И он сделал. Он наклонился и поцеловал ее в раскрывшиеся ему навстречу бедные, горестные, чуть солоноватые губы… Такая беда — он полюбил ее, еще не так, как поют в песнях, но уже на всю жизнь — потому что она была несчастна, и ранима, и она нуждалась в нем, и она искала тепла, и она была его сестра, потерявшаяся в снегах февраля, зарытая зимою в холодную землю детского кладбища, и он знал, что нужно делать, чтобы остаться собой… Им обоим — остаться собой.
Такая беда. Он знал это, и знал уже все про себя и про нее; знал не умом, которого у него не было, но сердцем.
А сердце выросло вдвое и стало — шар боли и огня. Оно колотилось о стены груди, и боялось, и плакало. От любви, говорят, плачут — на свете нет ничего печальнее радости?..

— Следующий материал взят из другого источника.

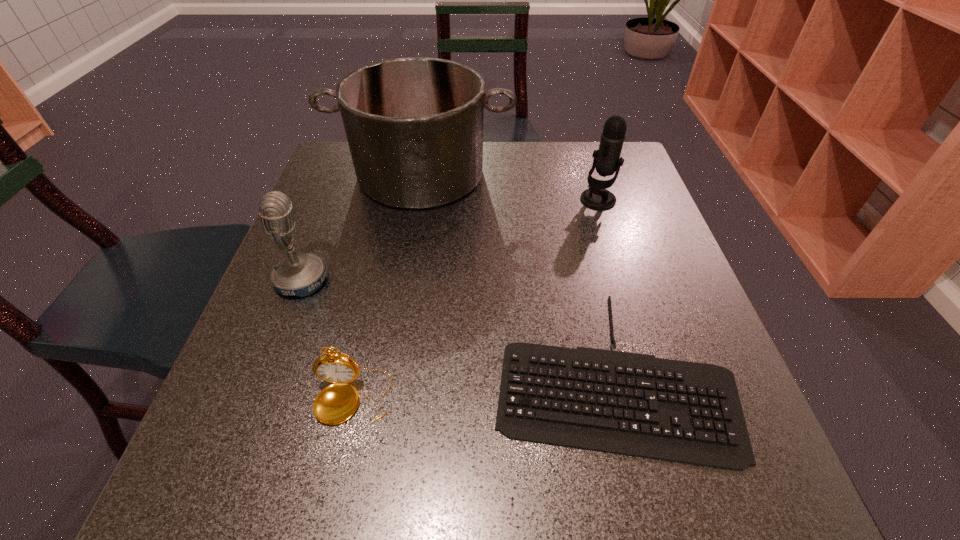 Find the location of `object located at the near right corner`. object located at the near right corner is located at coordinates (634, 404).

Where is `free spot at the far edge of the desktop`? free spot at the far edge of the desktop is located at coordinates (545, 171).

In the image, there is a desktop. At what (x,y) coordinates should I click in order to perform the action: click on free space at the near edge. Please return your answer as a coordinate pair (x, y). This screenshot has width=960, height=540. Looking at the image, I should click on (339, 499).

You are a GUI agent. You are given a task and a screenshot of the screen. Output one action in this format:
    pyautogui.click(x=<x>, y=<y>)
    Task: Click on the free space at the left edge of the desktop
    This screenshot has height=540, width=960.
    Given the screenshot: What is the action you would take?
    pyautogui.click(x=330, y=228)

The width and height of the screenshot is (960, 540). In the image, there is a desktop. Identify the location of free region at the right edge. (669, 305).

Locate an element on the screen. vacant region at the far left corner of the desktop is located at coordinates (343, 167).

The image size is (960, 540). I want to click on free space between the left microphone and the right microphone, so click(450, 240).

Locate an element on the screen. This screenshot has width=960, height=540. vacant space that is in between the farther microphone and the left microphone is located at coordinates (450, 240).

Такая беда, но то, что он делал, было правильно, потому что та, что слаба, давала приказы сильному, и вся их любовь, начавшаяся со слабости, должна оказаться сплошная боль и жидкий огонь, и это еще не Серемонду поцеловал юноша Гийом, девственник восемнадцати лет от роду, нет, пока еще он целовал свою мать, которую отец спьяну колотил собачьим хлыстом, подозревая во всех мыслимых изменах… Свою мать, и девочку-сестру, умершую, когда ему было пять лет, и дону Санчу, плачущую во сне в холодных стенах своего далекого, далекого монастыря… Он целовал сестру-печаль, и живое, слишком живое его тело медленно начинало перестраивать мир вокруг, и когда, отрываясь от ее солоноватых губ, Гийом увидел наконец то, что он увидел — перед ним, слегка подаваясь навстречу его неумелым прикосновениям, лежала уже Серемонда. Черноволосая женщина, его возлюбленная.

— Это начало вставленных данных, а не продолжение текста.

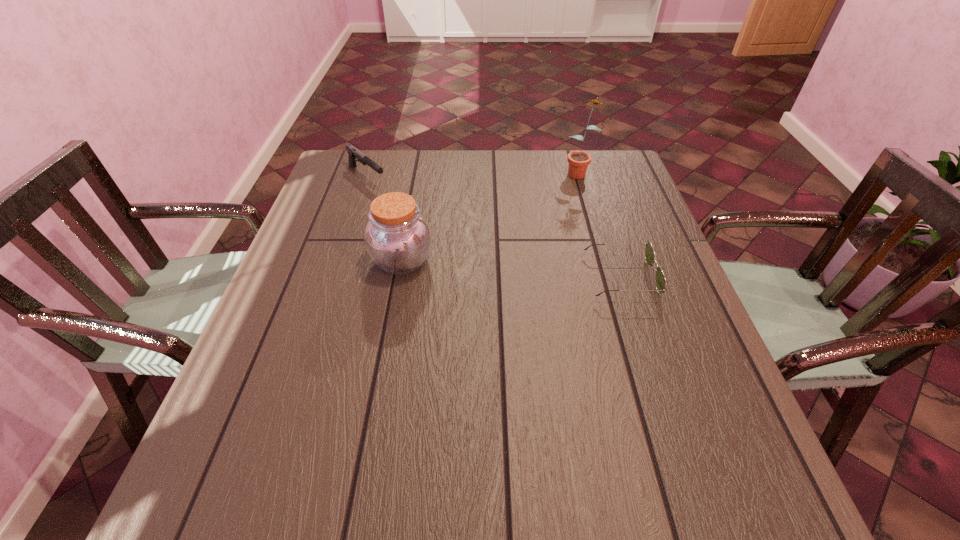 You are a GUI agent. You are given a task and a screenshot of the screen. Output one action in this format:
    pyautogui.click(x=<x>, y=<y>)
    Task: Click on the jar
    
    Given the screenshot: What is the action you would take?
    pyautogui.click(x=397, y=237)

Потом они лежали рядом под тяжелым меховым одеялом, боясь пошевелиться. Гийом даже толком не помнил, как очутился рядом с нею. Ночник почти погас — никто не поправил фитиль, и теперь огонек стал синеватым и совсем маленьким. Одежда их куда-то девалась — кажется, они ее сняли. А может, она просто истлела от жара. Это легко могло произойти.
— Гийом…
— Да… донна?..
— Я… идите сюда.
И он двинулся, в плавающем, синеватом мире, и какое счастье, что тело его было умнее целомудренных мозгов — пальцы его сами заскользили по огненным, плавным линиям горячей, шелковой плоти, он уже не видел лица — ночник прошипел и погас — но мир кончился. И в этой новой реальности, похожей на медленное плавание разгоряченного тела через прохладную, плотную воду, ничего более не было.
…А Серемонда плакала — слезы сами исходили из ее глаз, когда мягкие его (Господи, мягкие…) волосы коснулись ее горячей, сияющей груди… Миро исходило из ее кожи, миро и боль, и она плакала. Это был Гийом, настоящий, открытый ей так, как можно открыться только навсегда, и он оказался именно такой, каким она его и представляла.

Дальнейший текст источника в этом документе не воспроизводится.